Шрифт:
Интервал:
Закладка:
Или нет? Должен ли он так поступить? Может, Крису Тейлору не следует убивать Барнса? Тогда просто уйти? Оставить эту презренную душу в ее аду? В фильмах герои не должны позволять себе опускаться до уровня злодеев. Никогда. Это правило, которое было почерпнуто из театральной драматургии и принималось как данность в кино. И все же в киносценарии я оставил себе право выбора между двумя вариантами. И когда по прошествии десятилетия пришло время снимать и монтировать фильм, я прислушался к зову своей ожесточенности. Я убил его. Я убил ублюдка, потому что мне этого хотелось.

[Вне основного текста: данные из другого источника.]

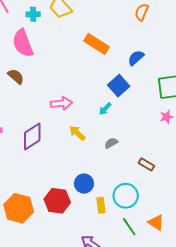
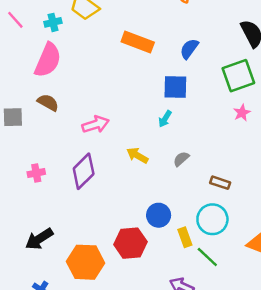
pink semicircle: (23, 43) -> (48, 60), turned -124
blue square: (119, 86) -> (175, 87), turned -35
pink arrow: (61, 103) -> (96, 124), moved
brown rectangle: (146, 164) -> (220, 183), moved
green line: (129, 227) -> (207, 257), moved

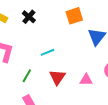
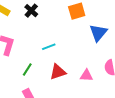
red triangle: (57, 77) -> (58, 72), turned 36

Почему? Как я уже сказал, война отравила и меня. Во мне была частичка Барнса. Я думаю, что мое решение шокировало многих зрителей, которые наконец-то увидели фильм в 1986 году. Люди направляли письма, требуя, чтобы меня привлекли к ответственности как военного преступника. Правда, которую не хотели признавать большинство людей, отслуживших во Вьетнаме, заключалась в том, что война испортила всех нас. Вне зависимости от того, убивали ли мы кого-то или нет. Мы стали частью военной машины, которая была настолько морально мертва, что бомбила, заливала напалмом и отравляла ядами целую страну, хотя мы знали, что эта война велась не ради защиты нашей родины. Никакой честный американец не мог на голубом глазу уподобить войну во Вьетнаме нашей борьбе против германского нацизма и японского империализма во времена Второй мировой войны. Я хотел, чтобы зрители ощутили стыд, испытываемый мною, который должны были почувствовать все мы — водители грузовиков, клерки в тылу и да, мирные американские налогоплательщики — за наше участие в этой войне как нации. Мы оставили после себя во Вьетнаме, Лаосе и Камбодже разбомбленное крошево, токсины и мины, 4–5 млн погибших, сотни тысяч искалеченных и отравленных, бесчисленное множество беженцев — разве это не был самый настоящий Холокост, порожденный американской огневой мощью? Хотя моя страна может многим гордиться — изобретательностью, прогрессом, относительно продвинутой социальной и расовой интеграцией (список можно продолжить) — и убеждает себя вновь и вновь в своем величии, в нас все же скрыта тьма, которая не засыпает до конца даже тихими ночами на окраинах наших городков.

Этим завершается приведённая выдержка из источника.